[What is required]
Repeat every record exactly as written, but leave out the pictures.

Segment Start: Provided information

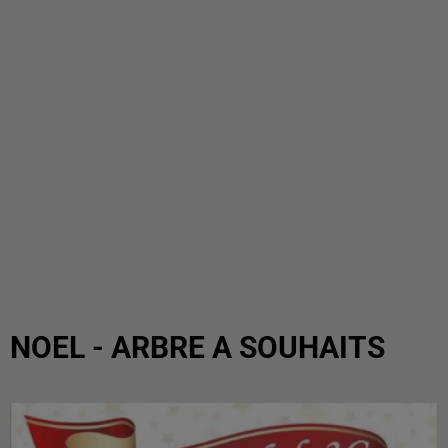
NOEL - ARBRE A SOUHAITS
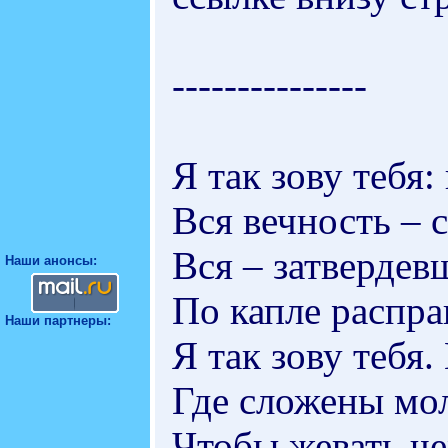
---------------
Я так зову тебя:
Вся вечность – 
Вся – затвердев
Наши анонсы:
По капле распра
Наши партнеры:
Я так зову тебя.
Где сложены мол
Чтобы жевать ч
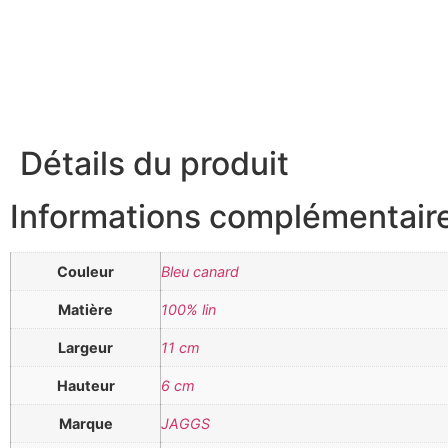
Détails du produit
Informations complémentair
Couleur
Bleu canard
Matière
100% lin
Largeur
11 cm
Hauteur
6 cm
Marque
JAGGS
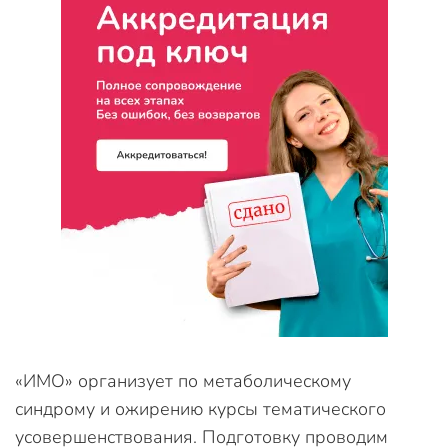
«ИМО» организует по метаболическому
синдрому и ожирению курсы тематического
усовершенствования. Подготовку проводим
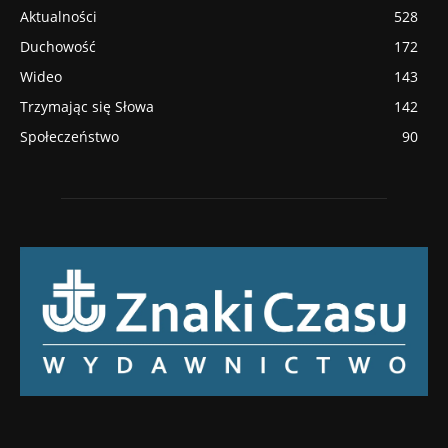
Aktualności
528
Duchowość
172
Wideo
143
Trzymając się Słowa
142
Społeczeństwo
90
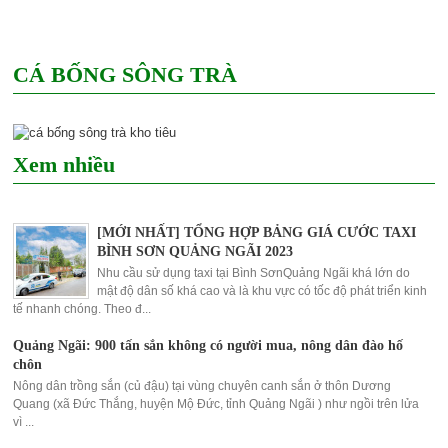
CÁ BỐNG SÔNG TRÀ
Xem nhiều
[MỚI NHẤT] TỔNG HỢP BẢNG GIÁ CƯỚC TAXI
BÌNH SƠN QUẢNG NGÃI 2023
Nhu cầu sử dụng taxi tại Bình SơnQuảng Ngãi khá lớn do
mật độ dân số khá cao và là khu vực có tốc độ phát triển kinh
tế nhanh chóng. Theo đ...
Quảng Ngãi: 900 tấn sắn không có người mua, nông dân đào hố
chôn
Nông dân trồng sắn (củ đậu) tại vùng chuyên canh sắn ở thôn Dương
Quang (xã Đức Thắng, huyện Mộ Đức, tỉnh Quảng Ngãi ) như ngồi trên lửa
vì ...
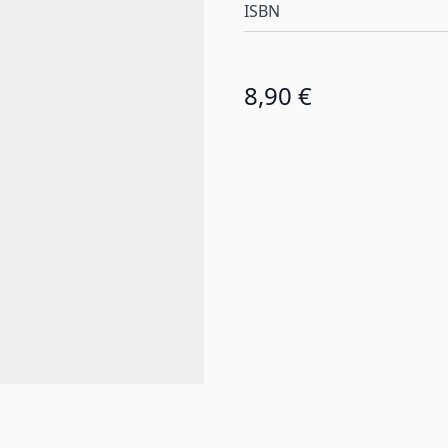
ISBN
8,90 €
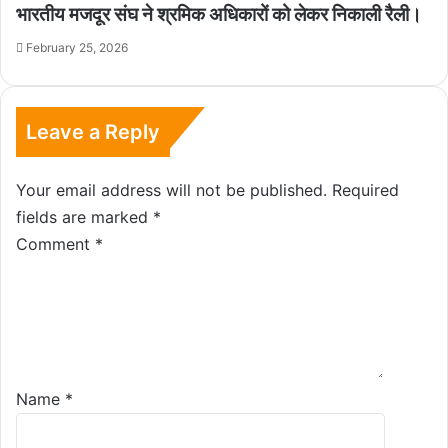
भारतीय मजदूर संघ ने श्रमिक अधिकारों को लेकर निकाली रैली।
February 25, 2026
Leave a Reply
Your email address will not be published.
Required
fields are marked
*
Comment
*
Name
*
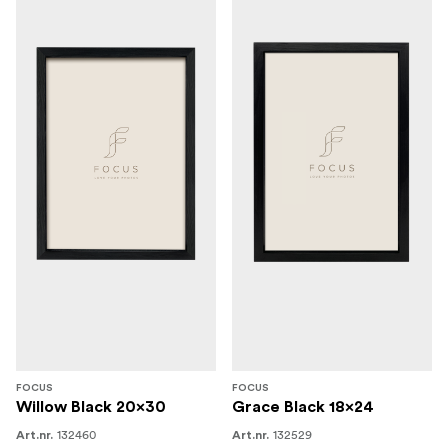
FOCUS
FOCUS
Willow Black 20x30
Grace Black 18x24
132460
132529
Art.nr.
Art.nr.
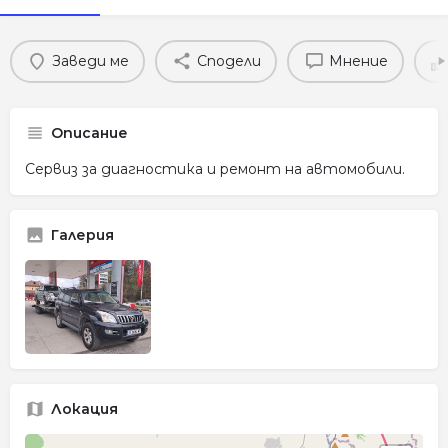
Заведи ме
Сподели
Мнение
Описание
Сервиз за диагностика и ремонт на автомобили.
Галерия
Локация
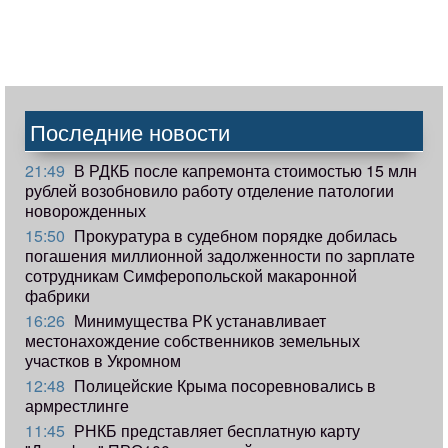
Последние новости
21:49
В РДКБ после капремонта стоимостью 15 млн
рублей возобновило работу отделение патологии
новорожденных
15:50
Прокуратура в судебном порядке добилась
погашения миллионной задолженности по зарплате
сотрудникам Симферопольской макаронной
фабрики
16:26
Минимущества РК устанавливает
местонахождение собственников земельных
участков в Укромном
12:48
Полицейские Крыма посоревновались в
армрестлинге
11:45
РНКБ представляет бесплатную карту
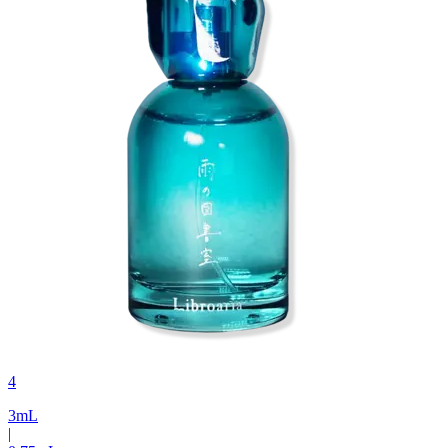
4
3
mL
|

Segment End: Provided information

[Result for this exercise]
NOEL - ARBRE A SOUHAITS
---------------
Я так зову тебя:
Вся вечность – 
Вся – затвердев
Наши анонсы:
По капле распра
Наши партнеры:
Я так зову тебя.
Где сложены мол
Чтобы жевать ч
Détails du produit
Informations complémentair
Couleur
Bleu canard
Matière
100% lin
Largeur
11 cm
Hauteur
6 cm
Marque
JAGGS
«ИМО» организует по метаболическому
синдрому и ожирению курсы тематического
усовершенствования. Подготовку проводим
Aktualności
528
Duchowość
172
Wideo
143
Trzymając się Słowa
142
Społeczeństwo
90
CÁ BỐNG SÔNG TRÀ
Xem nhiều
[MỚI NHẤT] TỔNG HỢP BẢNG GIÁ CƯỚC TAXI
BÌNH SƠN QUẢNG NGÃI 2023
Nhu cầu sử dụng taxi tại Bình SơnQuảng Ngãi khá lớn do
mật độ dân số khá cao và là khu vực có tốc độ phát triển kinh
tế nhanh chóng. Theo đ...
Quảng Ngãi: 900 tấn sắn không có người mua, nông dân đào hố
chôn
Nông dân trồng sắn (củ đậu) tại vùng chuyên canh sắn ở thôn Dương
Quang (xã Đức Thắng, huyện Mộ Đức, tỉnh Quảng Ngãi ) như ngồi trên lửa
vì ...
ISBN
8,90 €
भारतीय मजदूर संघ ने श्रमिक अधिकारों को लेकर निकाली रैली।
February 25, 2026
Leave a Reply
Your email address will not be published.
Required
fields are marked
*
Comment
*
Name
*
FOCUS
FOCUS
Willow Black 20x30
Grace Black 18x24
132460
132529
Art.nr.
Art.nr.
Заведи ме
Сподели
Мнение
Описание
Сервиз за диагностика и ремонт на автомобили.
Галерия
Локация
Последние новости
21:49
В РДКБ после капремонта стоимостью 15 млн
рублей возобновило работу отделение патологии
новорожденных
15:50
Прокуратура в судебном порядке добилась
погашения миллионной задолженности по зарплате
сотрудникам Симферопольской макаронной
фабрики
16:26
Минимущества РК устанавливает
местонахождение собственников земельных
участков в Укромном
12:48
Полицейские Крыма посоревновались в
армрестлинге
11:45
РНКБ представляет бесплатную карту
4
3
mL
|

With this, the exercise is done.